Speaking of "undersourced" news, as I am
here and
here--today's news that King Fahd of Saudi Arabia is dead reminded me of another time the Right was faked out. And the pattern is remarkably similar to that of the Air America "swarm."
I wrote on May 28--
The Moonie Times published a UPI report that King Fahd of Saudi Arabia is dead, although the rest of the news media around the globe say he is hospitalzed and gravely ill, possibly with pneumonia, but still alive. In fact, UPI itself, on its own web site, is going with the "hospitalized with pneumonia" story as I keyboard. I assume the story published in the MT is an earlier one that has been retracted.
Weirdly, a number of righties (example) proclaim that the "Fahd is dead" story must be true. It might be true, but considering that the report says he died on Wednesday and Muslim law requires that a deceased person be buried within 24 hours of death, I doubt it. Funerals for princes tend to make a splash. It's possible his sons have the body on ice while they engage in some sort of power struggle, of course.
But note that the Saudi Institute seems to be some sort of Washington-based political advocacy organization dedicated to Bush Regime apologia and whose "board" is an associate professor at the University of Southern Alabama. And the Saudi Institute says they got their information from unnamed sources in Riyadh This is somewhat less than rock solid, in other words. Anyone with any degree of sophistication in the ways of news gathering would be skeptical.
Yet Charles Johnson of Little Green Footballs (to which I do not link) says "reports are now coming from so many sources that it's likely to be true." The "so many sources" are not to be found via news google; there's just the early UPI story as picked up by a couple of other news outlets.
This is pretty much what the Right is doing with Air America. They pay no attention to where a source is coming from or consider how credible it might be. And then they treat subsequent news stories that do nothing but site the original source as "new" news items. This is either grossly disingenuous or just plain stupid.

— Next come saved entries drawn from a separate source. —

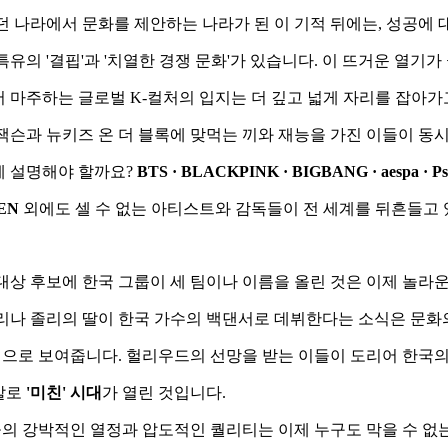
던 나라에서 문화를 제안하는 나라가 된 이 기적 뒤에는, 성공에 
특유의 '결핍'과 '치열한 경쟁 문화'가 있습니다. 이 뜨거운 열기가
 마주하는 글로벌 K-컬처의 입지는 더 깊고 넓게 자리를 잡아가
잭슨과 뉴키즈 온 더 블록에 맞먹는 끼와 재능을 가진 이들이 동
 설명해야 할까요? 
BTS · BLACKPINK · BIGBANG · aespa · Psy
EEN
 외에도 셀 수 없는 아티스트와 감독들이 전 세계를 뒤흔들고 
대상 후보에 한국 그룹이 세 팀이나 이름을 올린 것은 이제 놀라
젤리나 졸리의 딸이 한국 가수의 백댄서로 데뷔한다는 소식은 문화
으로 보여줍니다. 헐리우드의 선망을 받는 이들이 도리어 한국의
말로 
'미친' 시대
가 열린 것입니다.
의 강박적인 열정과 압도적인 퀄리티는 이제 누구도 막을 수 없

Regarding Air America, this morning's New York Sun finally quotes someone in a position to know something saying that Air America received funds. Naturally, on my blog I'm already getting "nyah nyah nyah you were wrong" comments. This proves once again that righties cannot read. I specifically and repeatedly said over and over in the "Primer" post (here is the Kos diary edition) that my purpose was not to prove or disprove allegations against Air America, but to examine the, shall we say, cavalier way most righties site news sources.
My essential point, which continues to fly right over rightie heads, is that even if King Fahd had died last May instead of a few hours ago, and the original UPI/Moonie Times had been correct, it would still have been stupid to assume the story was true based on the flimsy sourcing available at the time. And news stories that do nothing but site another story are not "new" stories.
I am less than keenly interested in Prince Fahd's health than I am in the pure faith some place in the Moonie Times. And if it turns out the prince is still alive, don't hold your breath waiting for the righties to acknowledge the story was in error, or that anyone on the Right jumped to conclusions based on undersourced information. Only America-hating liberals do that.
I don't know if the righties admitted the mistake about the earlier "Fahd is dead" story or not. But it's pretty obvious they didn't learn anything from that sorry episode.